(Beginning of The data)

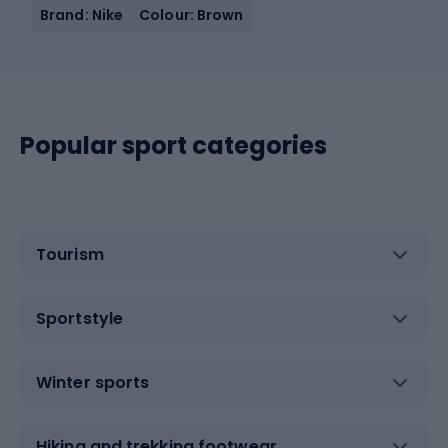
Brand: Nike
Colour: Brown
Popular sport categories
Tourism
Sportstyle
Winter sports
Hiking and trekking footwear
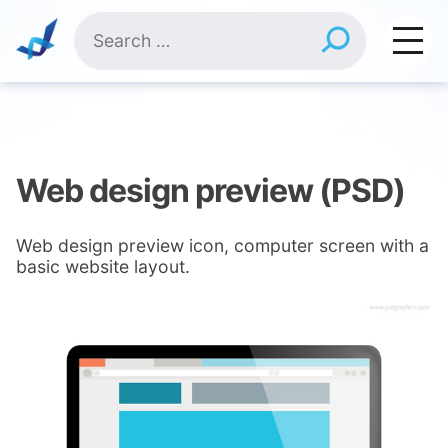
Skip
Search
to
for:
content
Web design preview (PSD)
Web design preview icon, computer screen with a
basic website layout.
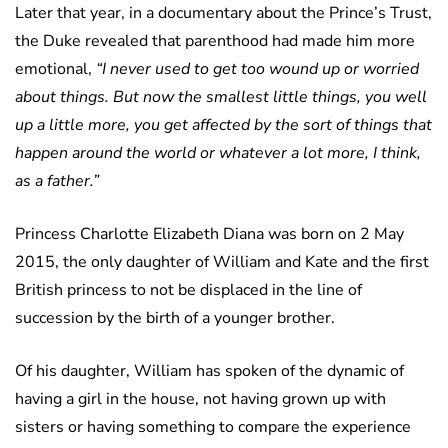
Later that year, in a documentary about the Prince’s Trust,
the Duke revealed that parenthood had made him more
emotional,
“I never used to get too wound up or worried
about things. But now the smallest little things, you well
up a little more, you get affected by the sort of things that
happen around the world or whatever a lot more, I think,
as a father.”
Princess Charlotte Elizabeth Diana was born on 2 May
2015, the only daughter of William and Kate and the first
British princess to not be displaced in the line of
succession by the birth of a younger brother.
Of his daughter, William has spoken of the dynamic of
having a girl in the house, not having grown up with
sisters or having something to compare the experience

(End of The data)

→ Instructions to follow
Without the pictures, retype all of the data above exactly.

→ Exercise output
Brand: Nike
Colour: Brown
Popular sport categories
Tourism
Sportstyle
Winter sports
Hiking and trekking footwear
Skip
Search
to
for:
content
Web design preview (PSD)
Web design preview icon, computer screen with a
basic website layout.
Later that year, in a documentary about the Prince’s Trust,
the Duke revealed that parenthood had made him more
emotional,
“I never used to get too wound up or worried
about things. But now the smallest little things, you well
up a little more, you get affected by the sort of things that
happen around the world or whatever a lot more, I think,
as a father.”
Princess Charlotte Elizabeth Diana was born on 2 May
2015, the only daughter of William and Kate and the first
British princess to not be displaced in the line of
succession by the birth of a younger brother.
Of his daughter, William has spoken of the dynamic of
having a girl in the house, not having grown up with
sisters or having something to compare the experience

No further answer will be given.